Items from a dataset:
================================

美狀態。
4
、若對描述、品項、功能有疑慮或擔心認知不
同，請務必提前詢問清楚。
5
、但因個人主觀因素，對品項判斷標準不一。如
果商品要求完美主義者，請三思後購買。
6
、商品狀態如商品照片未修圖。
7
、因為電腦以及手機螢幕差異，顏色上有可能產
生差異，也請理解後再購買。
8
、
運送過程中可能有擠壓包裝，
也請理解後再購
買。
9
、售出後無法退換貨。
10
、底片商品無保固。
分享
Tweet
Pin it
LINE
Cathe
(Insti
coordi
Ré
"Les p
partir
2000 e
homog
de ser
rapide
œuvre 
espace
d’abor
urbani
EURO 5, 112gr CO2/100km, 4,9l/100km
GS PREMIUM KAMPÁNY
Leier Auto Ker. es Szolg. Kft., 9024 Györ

================================

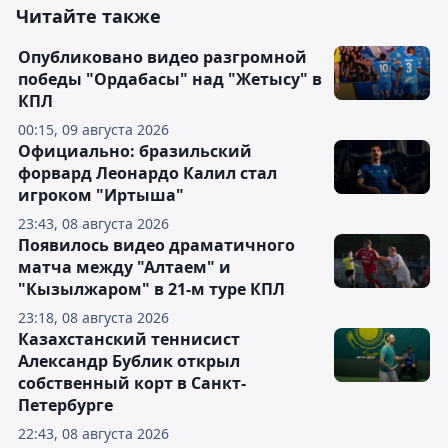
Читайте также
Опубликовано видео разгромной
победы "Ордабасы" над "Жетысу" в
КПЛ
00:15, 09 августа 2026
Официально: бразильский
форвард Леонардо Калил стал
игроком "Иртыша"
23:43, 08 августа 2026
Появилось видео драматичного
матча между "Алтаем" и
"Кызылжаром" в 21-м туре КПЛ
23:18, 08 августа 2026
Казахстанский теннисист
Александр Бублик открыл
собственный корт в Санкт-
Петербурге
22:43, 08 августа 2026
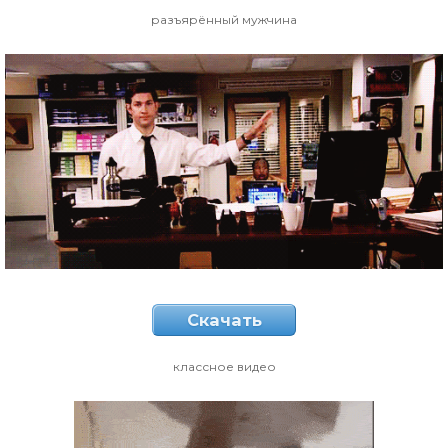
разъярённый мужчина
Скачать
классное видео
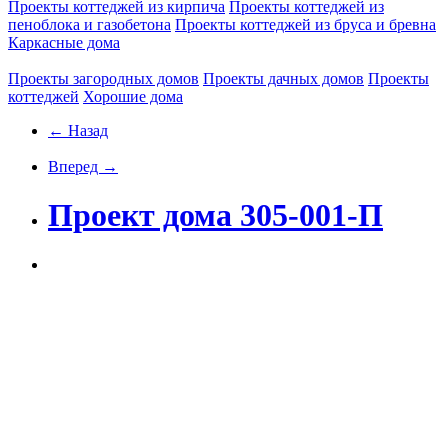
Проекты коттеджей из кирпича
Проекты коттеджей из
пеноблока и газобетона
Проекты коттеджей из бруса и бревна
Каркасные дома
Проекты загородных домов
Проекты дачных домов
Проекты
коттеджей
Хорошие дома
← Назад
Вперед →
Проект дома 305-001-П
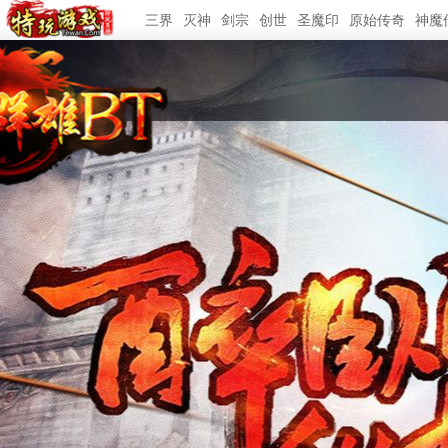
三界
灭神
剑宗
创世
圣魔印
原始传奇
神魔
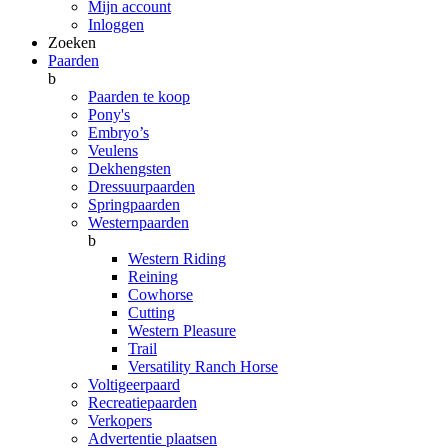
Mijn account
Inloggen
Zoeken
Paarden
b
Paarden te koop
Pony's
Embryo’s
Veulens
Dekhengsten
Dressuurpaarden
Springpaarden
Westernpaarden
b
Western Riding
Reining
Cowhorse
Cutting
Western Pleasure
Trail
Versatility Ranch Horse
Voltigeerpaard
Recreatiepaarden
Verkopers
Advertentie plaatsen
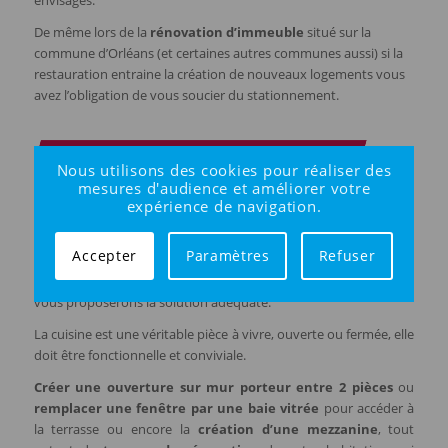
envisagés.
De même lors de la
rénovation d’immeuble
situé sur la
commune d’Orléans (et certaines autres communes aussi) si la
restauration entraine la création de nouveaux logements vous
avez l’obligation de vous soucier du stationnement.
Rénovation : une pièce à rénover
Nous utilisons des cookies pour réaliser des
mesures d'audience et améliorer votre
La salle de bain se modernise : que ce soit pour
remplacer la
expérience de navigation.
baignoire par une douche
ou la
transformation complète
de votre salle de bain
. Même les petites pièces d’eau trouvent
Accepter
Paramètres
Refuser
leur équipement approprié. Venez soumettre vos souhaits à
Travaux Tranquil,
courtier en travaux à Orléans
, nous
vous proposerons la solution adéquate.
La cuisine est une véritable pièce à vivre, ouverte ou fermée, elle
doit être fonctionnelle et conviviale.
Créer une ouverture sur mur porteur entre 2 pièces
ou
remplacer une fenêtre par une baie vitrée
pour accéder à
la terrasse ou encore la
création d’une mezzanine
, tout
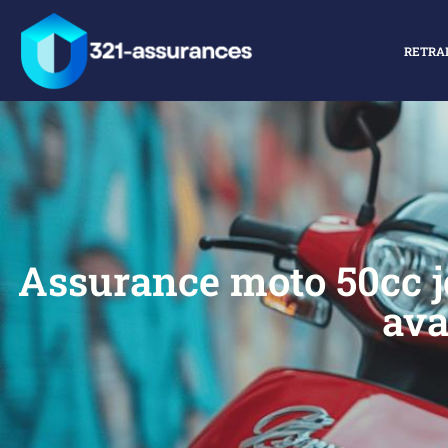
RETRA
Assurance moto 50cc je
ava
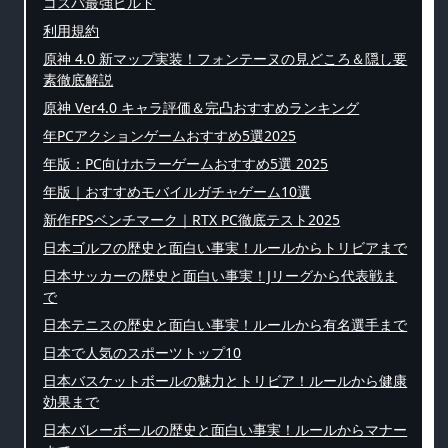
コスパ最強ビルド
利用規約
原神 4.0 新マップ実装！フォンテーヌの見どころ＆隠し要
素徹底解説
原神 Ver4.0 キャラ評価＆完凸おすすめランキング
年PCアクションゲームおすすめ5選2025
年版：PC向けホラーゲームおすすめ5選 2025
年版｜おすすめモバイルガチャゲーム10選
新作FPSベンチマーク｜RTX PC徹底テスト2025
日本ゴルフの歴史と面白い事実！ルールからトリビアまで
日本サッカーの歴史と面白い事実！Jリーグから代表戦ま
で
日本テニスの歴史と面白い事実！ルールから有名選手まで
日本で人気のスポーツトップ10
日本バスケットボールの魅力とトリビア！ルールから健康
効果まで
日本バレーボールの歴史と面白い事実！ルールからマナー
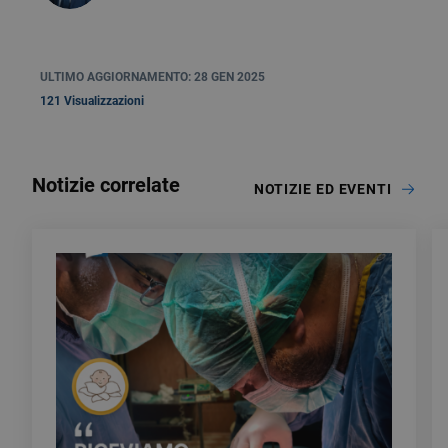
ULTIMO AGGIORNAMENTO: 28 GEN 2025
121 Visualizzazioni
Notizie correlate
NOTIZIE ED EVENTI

================================

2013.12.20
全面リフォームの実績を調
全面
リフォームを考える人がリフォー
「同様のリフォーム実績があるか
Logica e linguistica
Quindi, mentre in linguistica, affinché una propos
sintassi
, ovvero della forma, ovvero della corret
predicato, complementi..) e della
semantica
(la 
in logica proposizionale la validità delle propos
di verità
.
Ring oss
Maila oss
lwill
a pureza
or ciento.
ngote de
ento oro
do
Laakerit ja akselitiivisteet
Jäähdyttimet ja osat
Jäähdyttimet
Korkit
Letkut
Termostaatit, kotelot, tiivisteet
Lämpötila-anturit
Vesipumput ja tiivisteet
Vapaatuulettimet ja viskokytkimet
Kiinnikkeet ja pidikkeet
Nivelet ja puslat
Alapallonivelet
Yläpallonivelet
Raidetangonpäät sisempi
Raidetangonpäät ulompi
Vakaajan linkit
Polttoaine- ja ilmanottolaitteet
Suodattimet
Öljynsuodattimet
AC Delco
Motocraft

================================

## REQUIRED WORK
Go through the records above and return each line in which the word "Jäähdyttimet" occurs.

## SOLUTION FOR THIS PROBLEM
Jäähdyttimet ja osat
Jäähdyttimet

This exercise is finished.